§ Assignment:
Copy each entry precisely as written, and do not carry over the pictures.

++++ Data shown

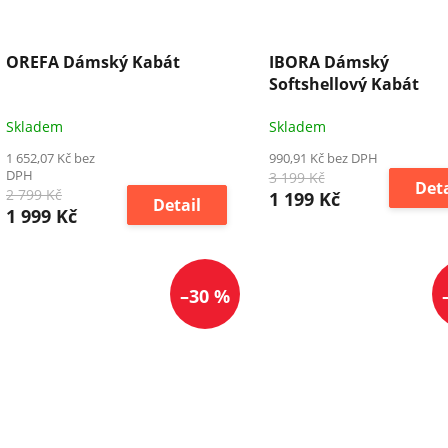
OREFA Dámský Kabát
IBORA Dámský
Softshellový Kabát
Skladem
Skladem
1 652,07 Kč bez
990,91 Kč bez DPH
DPH
3 199 Kč
Deta
2 799 Kč
1 199 Kč
Detail
1 999 Kč
–30 %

++++++++

§ Result of this task:
OREFA Dámský Kabát
IBORA Dámský
Softshellový Kabát
Skladem
Skladem
1 652,07 Kč bez
990,91 Kč bez DPH
DPH
3 199 Kč
Deta
2 799 Kč
1 199 Kč
Detail
1 999 Kč
–30 %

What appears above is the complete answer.